**Directions**
Where the line with "top van de berg" appears below, start writing out lines exactly, and finish with the line with "door de poorten wandelt, omringd door het", which is included; write out nothing else.

**Records for processing**
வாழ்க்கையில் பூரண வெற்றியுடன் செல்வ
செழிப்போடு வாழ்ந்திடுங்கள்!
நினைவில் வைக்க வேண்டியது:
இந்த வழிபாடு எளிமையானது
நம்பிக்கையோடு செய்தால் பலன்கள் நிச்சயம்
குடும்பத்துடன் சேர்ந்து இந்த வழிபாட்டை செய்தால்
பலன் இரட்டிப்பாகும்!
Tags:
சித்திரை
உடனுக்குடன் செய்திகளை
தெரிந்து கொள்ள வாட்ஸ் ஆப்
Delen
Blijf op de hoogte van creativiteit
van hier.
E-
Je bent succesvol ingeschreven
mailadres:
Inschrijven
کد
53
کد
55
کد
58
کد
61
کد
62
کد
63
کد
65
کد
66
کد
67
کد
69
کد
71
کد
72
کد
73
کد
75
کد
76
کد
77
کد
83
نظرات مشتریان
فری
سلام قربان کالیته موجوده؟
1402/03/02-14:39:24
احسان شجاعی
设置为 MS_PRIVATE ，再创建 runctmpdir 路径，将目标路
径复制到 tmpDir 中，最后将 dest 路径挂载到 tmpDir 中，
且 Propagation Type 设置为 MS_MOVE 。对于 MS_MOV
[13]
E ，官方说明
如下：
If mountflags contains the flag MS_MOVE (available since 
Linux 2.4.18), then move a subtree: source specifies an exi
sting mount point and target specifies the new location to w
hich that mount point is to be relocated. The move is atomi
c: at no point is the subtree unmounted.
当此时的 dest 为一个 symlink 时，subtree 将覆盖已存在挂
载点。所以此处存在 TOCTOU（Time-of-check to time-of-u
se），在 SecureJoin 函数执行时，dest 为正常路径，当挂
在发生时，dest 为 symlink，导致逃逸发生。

...

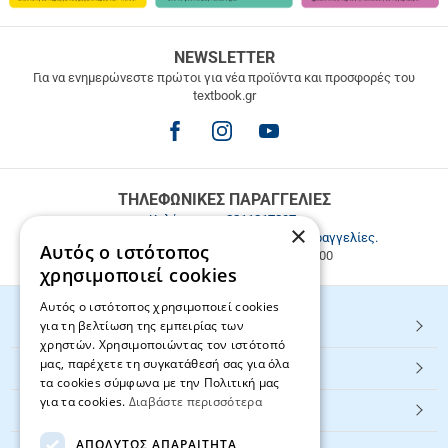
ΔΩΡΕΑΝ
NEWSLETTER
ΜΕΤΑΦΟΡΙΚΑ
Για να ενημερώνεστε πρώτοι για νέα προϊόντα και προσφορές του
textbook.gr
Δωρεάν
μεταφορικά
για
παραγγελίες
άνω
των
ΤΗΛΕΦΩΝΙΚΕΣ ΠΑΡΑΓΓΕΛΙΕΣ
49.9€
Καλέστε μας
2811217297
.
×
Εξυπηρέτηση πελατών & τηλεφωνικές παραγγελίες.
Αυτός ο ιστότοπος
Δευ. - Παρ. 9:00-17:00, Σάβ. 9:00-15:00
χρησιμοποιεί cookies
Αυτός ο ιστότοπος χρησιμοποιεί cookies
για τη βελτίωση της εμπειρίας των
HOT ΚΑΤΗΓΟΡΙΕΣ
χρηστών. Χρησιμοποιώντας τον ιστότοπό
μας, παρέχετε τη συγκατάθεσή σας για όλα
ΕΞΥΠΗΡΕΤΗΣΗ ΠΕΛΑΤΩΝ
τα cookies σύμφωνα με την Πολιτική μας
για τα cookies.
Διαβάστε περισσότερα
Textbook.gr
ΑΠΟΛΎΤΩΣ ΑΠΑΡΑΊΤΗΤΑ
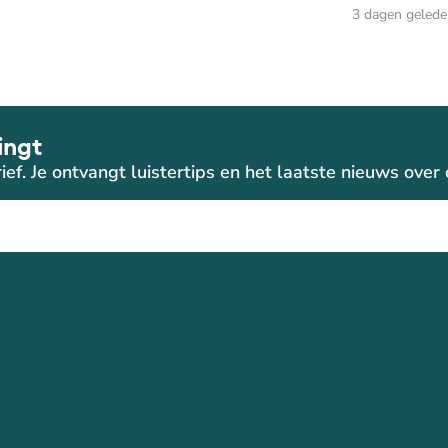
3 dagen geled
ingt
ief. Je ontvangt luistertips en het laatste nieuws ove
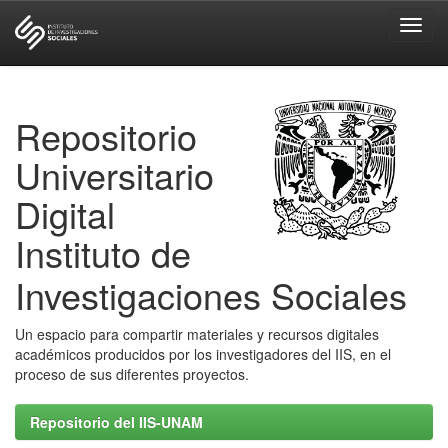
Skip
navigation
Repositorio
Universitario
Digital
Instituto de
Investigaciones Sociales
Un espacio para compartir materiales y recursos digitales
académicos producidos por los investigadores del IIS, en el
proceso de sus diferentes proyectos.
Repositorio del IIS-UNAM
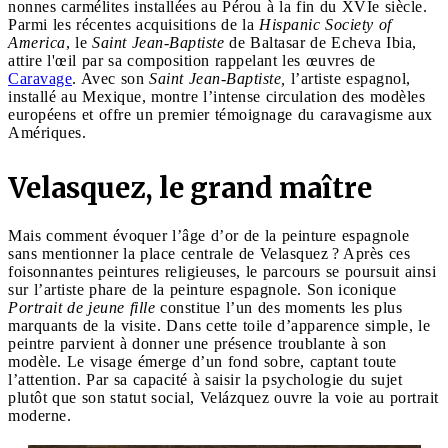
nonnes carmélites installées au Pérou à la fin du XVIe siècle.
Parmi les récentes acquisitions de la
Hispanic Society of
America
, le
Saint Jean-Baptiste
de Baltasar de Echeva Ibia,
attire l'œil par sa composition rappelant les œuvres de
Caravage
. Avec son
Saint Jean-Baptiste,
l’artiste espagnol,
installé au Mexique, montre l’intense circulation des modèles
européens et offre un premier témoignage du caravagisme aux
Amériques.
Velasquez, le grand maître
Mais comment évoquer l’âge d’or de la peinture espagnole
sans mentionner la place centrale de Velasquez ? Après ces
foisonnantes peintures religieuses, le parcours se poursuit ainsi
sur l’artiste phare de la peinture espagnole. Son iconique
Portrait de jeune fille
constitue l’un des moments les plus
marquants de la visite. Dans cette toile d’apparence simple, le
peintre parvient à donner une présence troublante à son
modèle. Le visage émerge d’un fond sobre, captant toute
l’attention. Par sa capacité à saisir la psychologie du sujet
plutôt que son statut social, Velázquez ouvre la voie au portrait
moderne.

---

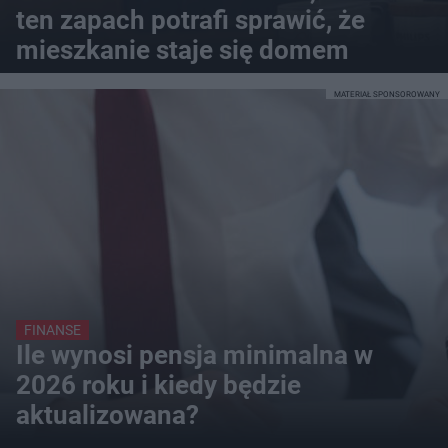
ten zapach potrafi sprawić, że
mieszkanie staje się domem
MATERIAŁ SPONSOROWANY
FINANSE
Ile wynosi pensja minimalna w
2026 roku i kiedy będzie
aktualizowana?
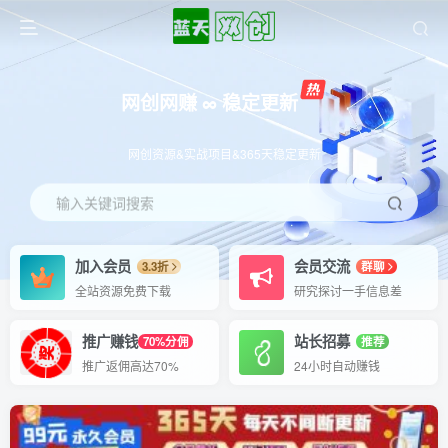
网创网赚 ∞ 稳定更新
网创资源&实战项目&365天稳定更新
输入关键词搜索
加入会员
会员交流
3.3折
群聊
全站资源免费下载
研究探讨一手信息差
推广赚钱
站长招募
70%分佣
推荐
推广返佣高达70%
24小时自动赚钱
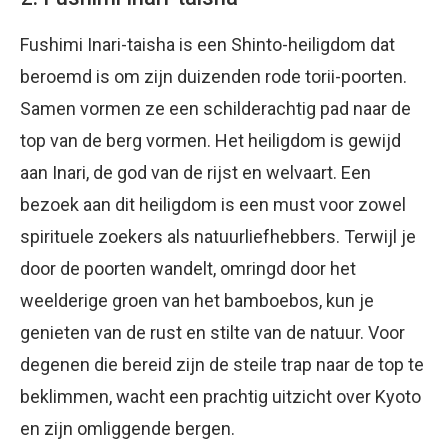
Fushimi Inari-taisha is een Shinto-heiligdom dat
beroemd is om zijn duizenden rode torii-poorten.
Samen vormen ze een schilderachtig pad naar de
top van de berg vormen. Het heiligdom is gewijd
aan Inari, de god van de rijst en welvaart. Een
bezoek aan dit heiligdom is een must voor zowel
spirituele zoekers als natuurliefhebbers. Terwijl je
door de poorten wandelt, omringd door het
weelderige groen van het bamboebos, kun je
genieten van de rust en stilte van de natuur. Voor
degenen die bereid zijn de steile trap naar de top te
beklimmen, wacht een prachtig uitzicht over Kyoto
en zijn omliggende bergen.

**Your response**
top van de berg vormen. Het heiligdom is gewijd
aan Inari, de god van de rijst en welvaart. Een
bezoek aan dit heiligdom is een must voor zowel
spirituele zoekers als natuurliefhebbers. Terwijl je
door de poorten wandelt, omringd door het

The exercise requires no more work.